(Data to examine Opens)

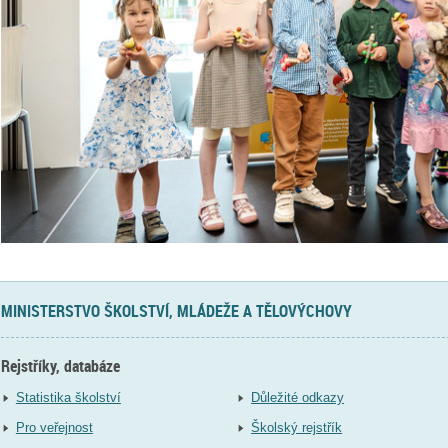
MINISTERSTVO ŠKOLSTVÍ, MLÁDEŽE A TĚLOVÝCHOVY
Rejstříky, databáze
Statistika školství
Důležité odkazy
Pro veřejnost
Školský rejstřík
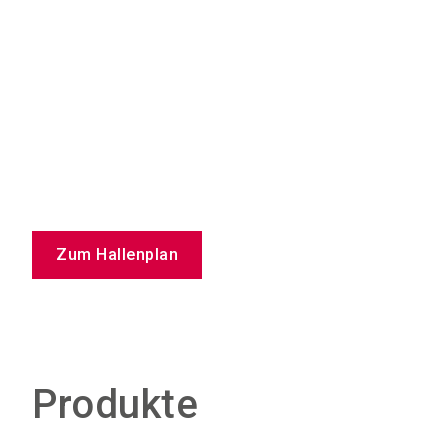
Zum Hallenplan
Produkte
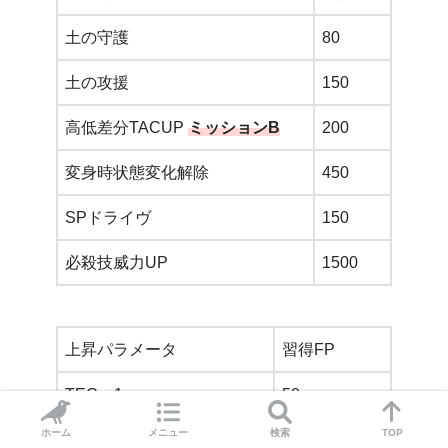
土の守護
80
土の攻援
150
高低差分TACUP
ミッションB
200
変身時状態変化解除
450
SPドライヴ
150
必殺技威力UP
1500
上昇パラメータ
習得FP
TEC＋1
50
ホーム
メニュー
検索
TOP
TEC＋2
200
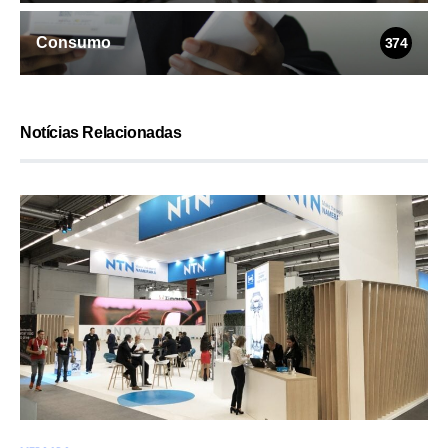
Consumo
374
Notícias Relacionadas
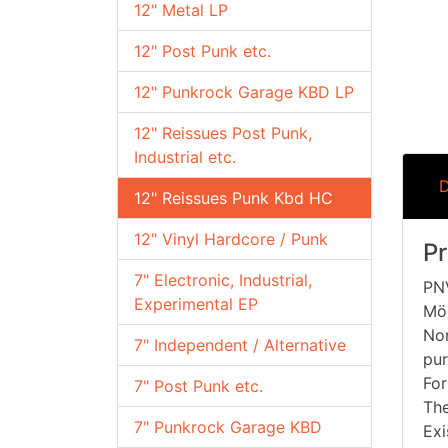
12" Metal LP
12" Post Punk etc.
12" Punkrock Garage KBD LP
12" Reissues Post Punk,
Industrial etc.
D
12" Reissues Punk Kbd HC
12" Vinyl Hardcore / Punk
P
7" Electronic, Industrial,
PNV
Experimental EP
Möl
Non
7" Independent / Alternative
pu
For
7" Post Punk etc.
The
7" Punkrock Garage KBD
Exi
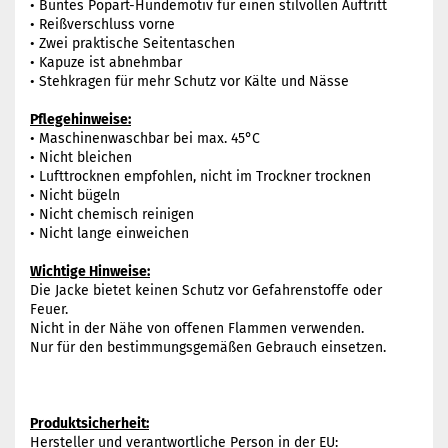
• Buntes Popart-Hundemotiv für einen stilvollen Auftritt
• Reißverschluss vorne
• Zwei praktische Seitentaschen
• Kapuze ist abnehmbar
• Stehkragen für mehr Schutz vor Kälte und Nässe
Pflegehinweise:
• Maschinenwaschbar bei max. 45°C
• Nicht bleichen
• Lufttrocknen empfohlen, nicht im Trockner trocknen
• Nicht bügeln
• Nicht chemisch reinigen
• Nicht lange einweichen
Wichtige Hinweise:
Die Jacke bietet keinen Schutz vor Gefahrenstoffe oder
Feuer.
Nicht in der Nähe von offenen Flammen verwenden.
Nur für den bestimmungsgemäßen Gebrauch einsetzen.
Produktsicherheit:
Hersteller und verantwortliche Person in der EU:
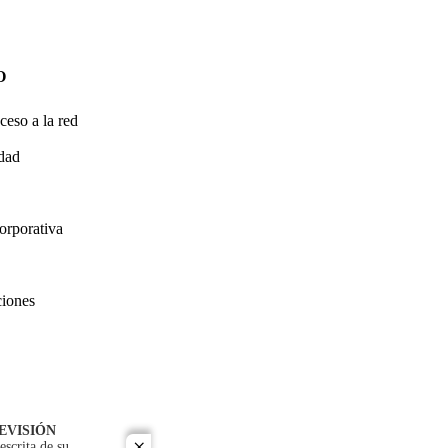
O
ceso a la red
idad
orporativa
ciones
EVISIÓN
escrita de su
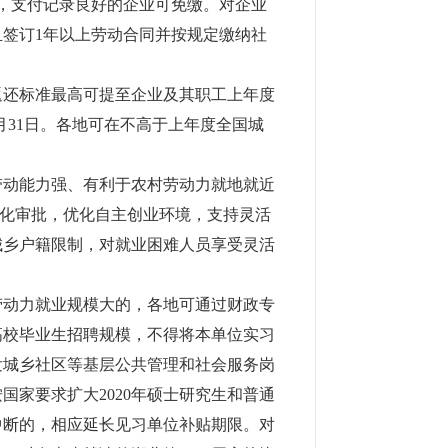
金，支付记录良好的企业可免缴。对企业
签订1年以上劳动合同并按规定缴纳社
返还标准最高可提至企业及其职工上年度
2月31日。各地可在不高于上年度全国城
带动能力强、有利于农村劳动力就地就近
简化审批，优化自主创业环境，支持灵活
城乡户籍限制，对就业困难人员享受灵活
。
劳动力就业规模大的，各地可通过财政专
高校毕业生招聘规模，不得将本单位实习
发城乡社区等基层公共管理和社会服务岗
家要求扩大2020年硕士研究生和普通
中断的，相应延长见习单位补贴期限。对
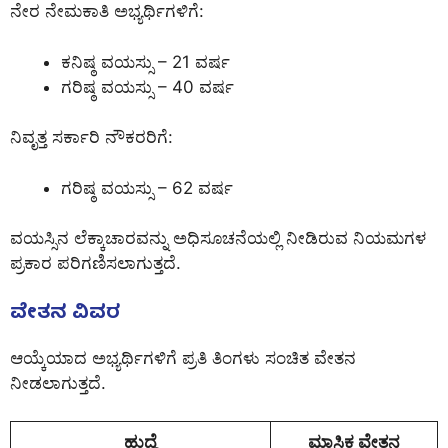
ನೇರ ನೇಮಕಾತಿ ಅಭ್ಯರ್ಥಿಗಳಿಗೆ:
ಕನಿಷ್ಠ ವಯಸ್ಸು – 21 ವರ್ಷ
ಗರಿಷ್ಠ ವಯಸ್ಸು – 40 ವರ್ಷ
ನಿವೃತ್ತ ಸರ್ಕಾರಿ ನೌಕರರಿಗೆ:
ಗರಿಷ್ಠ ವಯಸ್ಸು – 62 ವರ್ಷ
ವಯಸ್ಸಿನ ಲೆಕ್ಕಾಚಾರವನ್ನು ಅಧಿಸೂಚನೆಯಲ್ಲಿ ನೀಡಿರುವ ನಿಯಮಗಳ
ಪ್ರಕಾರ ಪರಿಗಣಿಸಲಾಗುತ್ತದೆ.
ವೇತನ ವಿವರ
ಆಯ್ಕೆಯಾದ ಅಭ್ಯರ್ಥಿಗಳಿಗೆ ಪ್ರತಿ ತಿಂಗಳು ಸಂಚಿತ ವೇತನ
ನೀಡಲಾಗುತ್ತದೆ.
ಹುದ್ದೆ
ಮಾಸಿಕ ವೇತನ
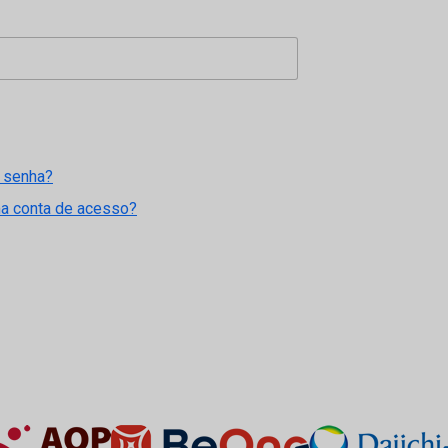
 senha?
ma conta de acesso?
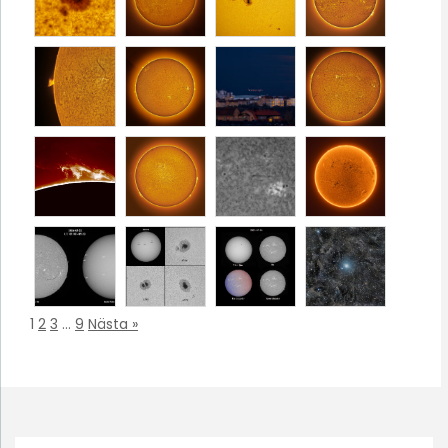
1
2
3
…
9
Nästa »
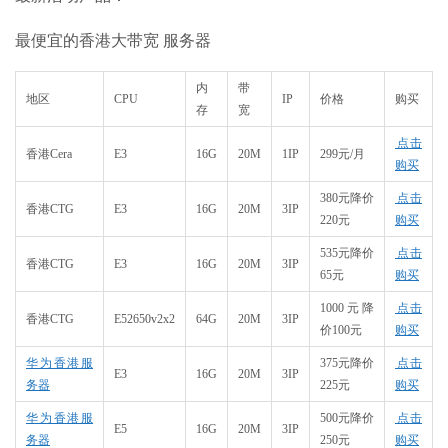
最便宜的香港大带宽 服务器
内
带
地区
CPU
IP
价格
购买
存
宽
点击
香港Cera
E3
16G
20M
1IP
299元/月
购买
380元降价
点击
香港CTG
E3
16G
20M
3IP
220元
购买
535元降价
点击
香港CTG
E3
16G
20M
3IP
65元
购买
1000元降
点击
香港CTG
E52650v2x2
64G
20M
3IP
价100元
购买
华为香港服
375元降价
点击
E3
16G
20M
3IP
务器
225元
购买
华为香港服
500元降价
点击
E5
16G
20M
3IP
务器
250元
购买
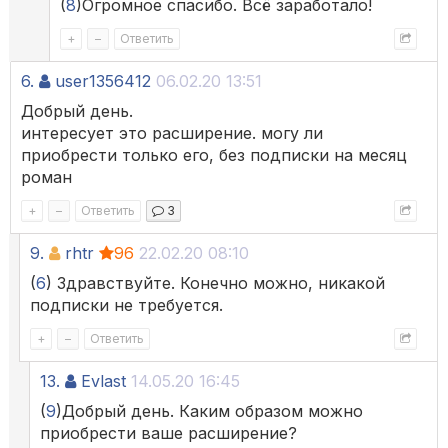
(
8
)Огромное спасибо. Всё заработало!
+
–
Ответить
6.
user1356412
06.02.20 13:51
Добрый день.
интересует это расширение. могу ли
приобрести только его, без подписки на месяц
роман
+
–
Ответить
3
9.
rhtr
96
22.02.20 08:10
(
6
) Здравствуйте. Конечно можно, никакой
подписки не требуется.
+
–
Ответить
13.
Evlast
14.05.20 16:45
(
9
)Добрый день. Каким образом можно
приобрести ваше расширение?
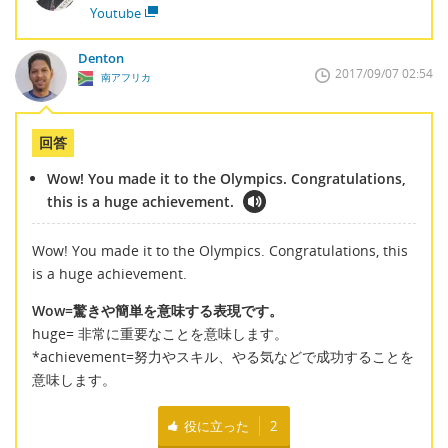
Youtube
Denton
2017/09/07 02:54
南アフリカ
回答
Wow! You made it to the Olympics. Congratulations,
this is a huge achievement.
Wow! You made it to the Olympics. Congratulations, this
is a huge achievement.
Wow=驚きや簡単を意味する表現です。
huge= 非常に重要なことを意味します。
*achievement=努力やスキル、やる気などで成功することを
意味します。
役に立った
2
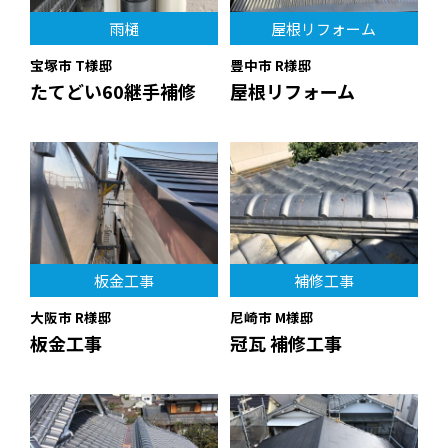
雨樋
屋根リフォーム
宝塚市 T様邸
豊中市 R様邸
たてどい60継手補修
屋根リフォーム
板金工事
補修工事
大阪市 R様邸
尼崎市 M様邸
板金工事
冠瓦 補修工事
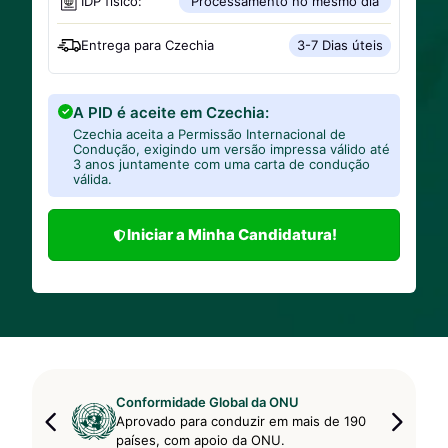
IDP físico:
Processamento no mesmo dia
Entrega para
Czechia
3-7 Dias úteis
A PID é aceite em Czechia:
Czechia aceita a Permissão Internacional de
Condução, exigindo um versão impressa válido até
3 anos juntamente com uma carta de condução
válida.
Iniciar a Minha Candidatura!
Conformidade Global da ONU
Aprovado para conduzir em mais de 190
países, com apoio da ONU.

(Data to examine Closes)

Work order: Now copy each line of the entries that mentions "Post".

Written answer:
12" Post Punk etc.
12" Reissues Post Punk,
7" Post Punk etc.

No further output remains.